If you wish to nominate an individual for this award, please submit a letter of nomination, accompanied by letters of support, to the Awards Committee by mail or email c/o:

 CBS Administrator
Canadian Bioethics Society

Past Award recipients

2015: Ian Mitchell

Dr. Ian Mitchell is a Professor of Paediatrics in the Cumming School of Medicine at the University of Calgary. He is a long-standing member of the Canadian Bioethics Society, serving as CBS President from 2003-2004 and chairing the CBS conference in 2004. Dr. Mitchell was previously the Director of Bioethics in the Faculty of Medicine at University of Calgary. He led undergraduate medical education in ethics at University of Calgary for many years and has been honoured with numerous awards for excellence in teaching. In 2013, the Canadian Medical Association honoured Dr. Mitchell with the Marsden Award in Medical Ethics, describing him as practicing with "insight, innovation and fearlessness".





2014: Patricia (Paddy) Rodney 

Patricia (Paddy) Rodney is an Associate Professor with the University of British Columbia (UBC) School of Nursing. She is also a Faculty Associate with the UBC Centre for Applied Ethics, a Research Associate with Providence Health Care Ethics Services, an ethics consultant for the BC Provincial Advisory Panel on Cardiac Health, and a Board Member of the Association of Registered Nurses of BC (ARNBC). Paddy's research and publications focus on end-of-life care for seriously ill older adults and the moral climate of health care delivery. Paddy has a long-standing affiliation with the Canadian Bioethics Society, which she considers to be a great source of wisdom and terrific colleagues. She is a Past President of the Canadian Bioethics Society (2007-2009; President-Elect 2006-2007 and Past President 2009-2010). Further, she has co-chaired two Canadian Bioethics Society (CBS) Conferences--one in 1997 and now in 2014.




2013: Al-Noor Nenshi Nathoo

Al-Noor served as a Coordinator and subsequently Executive Director of the Provincial Health Ethics Network of Alberta over a period of 16 years. In 2013, he assumed the role of Executive Director of the Clinical Ethics Service for Alberta Health Services. He is a past President of the Canadian Bioethics Society and has served on a number of ethics committees in Calgary and Edmonton. Al-Noor has worked with a number of NGOs in the area of international/community development and social justice, including the Arusha Centre, Canadian Council on International Cooperation, University of Calgary International Centre, YMCA International and Aga Khan Foundation Canada. His primary interests include poverty and moral obligation, resource allocation and ethics education in organizations. 


2005: Nuala Kenny

Nuala Kenny.jpg

Nuala Kenny was born in New York and entered the Sisters of Charity of Halifax in 1962. She received her BA from Mount Saint Vincent University in 1967 and an MD from Dalhousie University in 1972.

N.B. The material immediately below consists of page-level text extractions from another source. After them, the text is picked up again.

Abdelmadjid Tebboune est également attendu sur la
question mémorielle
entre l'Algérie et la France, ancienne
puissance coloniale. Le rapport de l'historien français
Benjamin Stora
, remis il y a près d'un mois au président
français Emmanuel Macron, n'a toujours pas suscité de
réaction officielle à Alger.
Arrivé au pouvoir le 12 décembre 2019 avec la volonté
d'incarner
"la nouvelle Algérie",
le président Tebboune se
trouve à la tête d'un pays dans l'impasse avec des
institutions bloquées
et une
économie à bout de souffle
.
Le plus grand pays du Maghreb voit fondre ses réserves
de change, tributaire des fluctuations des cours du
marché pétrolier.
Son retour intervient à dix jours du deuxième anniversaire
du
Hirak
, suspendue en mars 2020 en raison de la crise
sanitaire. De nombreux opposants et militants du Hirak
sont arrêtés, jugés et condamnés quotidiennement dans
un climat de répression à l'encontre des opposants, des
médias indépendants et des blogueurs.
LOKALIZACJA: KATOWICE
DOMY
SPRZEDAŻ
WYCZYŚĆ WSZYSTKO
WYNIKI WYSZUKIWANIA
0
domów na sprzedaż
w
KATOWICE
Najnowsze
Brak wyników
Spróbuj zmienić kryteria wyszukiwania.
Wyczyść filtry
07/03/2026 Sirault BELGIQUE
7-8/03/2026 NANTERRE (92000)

After an extensive career in pediatrics and medical education, Dr. Kenny founded the Department of Bioethics at Dalhousie University in 1996. She is currently a professor in the Departments of Bioethics and Pediatrics at Dalhousie University.

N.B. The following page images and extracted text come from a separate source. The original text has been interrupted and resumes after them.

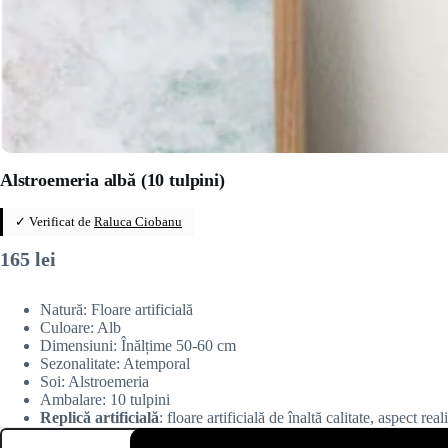
Alstroemeria albă (10 tulpini)
✓ Verificat de
Raluca Ciobanu
165
lei
Natură: Floare artificială
Culoare: Alb
Dimensiuni: Înălțime 50-60 cm
Sezonalitate: Atemporal
Soi: Alstroemeria
Ambalare: 10 tulpini
Replică artificială
: floare artificială de înaltă calitate, aspect rea
Cantitate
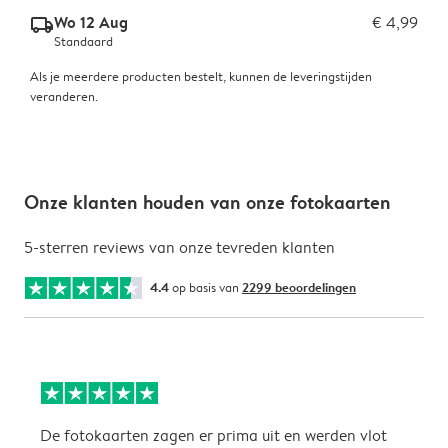
Wo 12 Aug
€ 4,99
delivery_standard_v2
Standaard
Als je meerdere producten bestelt, kunnen de leveringstijden
veranderen.
Onze klanten houden van onze fotokaarten
5-sterren reviews van onze tevreden klanten
4.4
op basis van
2299 beoordelingen
De fotokaarten zagen er prima uit en werden vlot
H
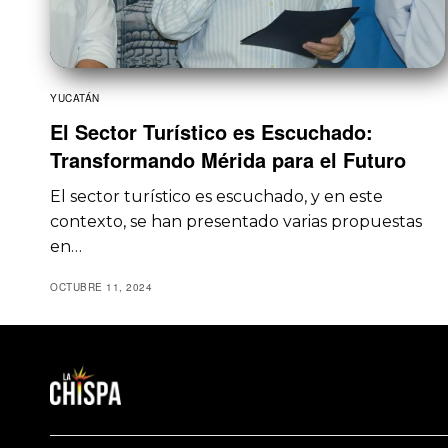
YUCATÁN
El Sector Turístico es Escuchado:
Transformando Mérida para el Futuro
El sector turístico es escuchado, y en este
contexto, se han presentado varias propuestas
en…
OCTUBRE 11, 2024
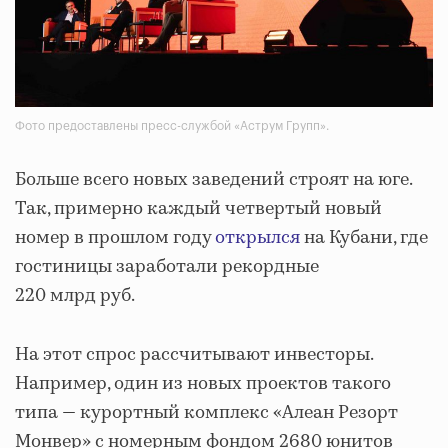
Фото предоставлены пресс-службой «Аструм Групп».
Больше всего новых заведений строят на юге.
Так, примерно каждый четвертый новый
номер в прошлом году
открылся
на Кубани, где
гостиницы заработали рекордные
220 млрд руб.
На этот спрос рассчитывают инвесторы.
Например, один из новых проектов такого
типа — курортный комплекс «Алеан Резорт
Монвер» с номерным фондом 2680 юнитов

She was a founding member of the National Council for Bioethics in Human Research. She is Past President of both the Canadian Pediatric Society and the Canadian Bioethics Society. Her research interests include professional character formation, ethics in health policy and public health, pediatric ethics, and end-of-life care.

2004: Michael Coughlin

Michael-Coughlin.jpgDr. Michael D.Coughlin has worked as a clinical ethicist for over 20 years and is an Associate Professor at McMaster University in the Department of Psychiatry and Behavioural Neurosciences. His background includes degrees in philosophy, theology and developmental biology, and he has held Faculty appointments at New York Hospital/Cornell University Medical College and at McMaster University.

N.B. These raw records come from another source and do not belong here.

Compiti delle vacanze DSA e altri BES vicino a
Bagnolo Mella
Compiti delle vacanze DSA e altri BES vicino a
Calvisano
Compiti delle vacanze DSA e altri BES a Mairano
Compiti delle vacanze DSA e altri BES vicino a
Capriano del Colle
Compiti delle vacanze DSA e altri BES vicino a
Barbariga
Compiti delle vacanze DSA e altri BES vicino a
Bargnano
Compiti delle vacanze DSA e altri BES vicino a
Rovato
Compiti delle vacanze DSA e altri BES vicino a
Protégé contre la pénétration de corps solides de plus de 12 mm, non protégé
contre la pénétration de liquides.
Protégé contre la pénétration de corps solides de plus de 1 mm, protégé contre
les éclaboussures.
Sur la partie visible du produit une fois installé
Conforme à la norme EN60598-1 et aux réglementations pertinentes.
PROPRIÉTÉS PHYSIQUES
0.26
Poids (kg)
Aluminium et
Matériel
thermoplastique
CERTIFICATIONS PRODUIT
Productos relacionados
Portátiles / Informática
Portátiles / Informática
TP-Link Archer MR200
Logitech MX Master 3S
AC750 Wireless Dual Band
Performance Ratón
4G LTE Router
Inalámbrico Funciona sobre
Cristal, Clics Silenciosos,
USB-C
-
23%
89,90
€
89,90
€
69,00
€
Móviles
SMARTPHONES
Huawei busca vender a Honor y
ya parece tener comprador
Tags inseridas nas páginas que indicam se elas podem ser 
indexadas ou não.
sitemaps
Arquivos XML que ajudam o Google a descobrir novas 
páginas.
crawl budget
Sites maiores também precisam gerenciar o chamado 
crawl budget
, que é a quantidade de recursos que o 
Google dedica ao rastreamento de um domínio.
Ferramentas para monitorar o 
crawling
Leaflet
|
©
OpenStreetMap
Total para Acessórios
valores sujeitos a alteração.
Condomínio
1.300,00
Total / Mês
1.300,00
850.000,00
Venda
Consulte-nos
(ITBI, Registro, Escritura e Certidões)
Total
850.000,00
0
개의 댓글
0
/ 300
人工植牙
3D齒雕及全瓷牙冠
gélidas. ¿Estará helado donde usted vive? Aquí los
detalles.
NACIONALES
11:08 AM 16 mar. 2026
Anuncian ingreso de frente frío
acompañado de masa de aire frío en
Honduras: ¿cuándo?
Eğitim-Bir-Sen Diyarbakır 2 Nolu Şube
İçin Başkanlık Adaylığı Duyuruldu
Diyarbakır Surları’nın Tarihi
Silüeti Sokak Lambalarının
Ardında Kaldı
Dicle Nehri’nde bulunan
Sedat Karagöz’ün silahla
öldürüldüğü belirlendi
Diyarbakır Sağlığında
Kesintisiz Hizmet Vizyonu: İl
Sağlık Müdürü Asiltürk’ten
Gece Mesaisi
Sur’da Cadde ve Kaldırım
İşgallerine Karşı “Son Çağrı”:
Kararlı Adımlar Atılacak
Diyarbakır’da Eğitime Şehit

Michael recently retired from the position of Ethics Consultant at St. Joseph's Healthcare Hamilton, a position he initiated in 1986. During that time he served both as clinical ethicist and as secretary and ethicist for their Research Ethics Board.

Michael was involved with the Catholic Health Association of Canada in helping to draft the Health Care Ethics Guide and the current Health Ethics Guide. He is a founding member and a Past President of the Canadian Bioethics Society.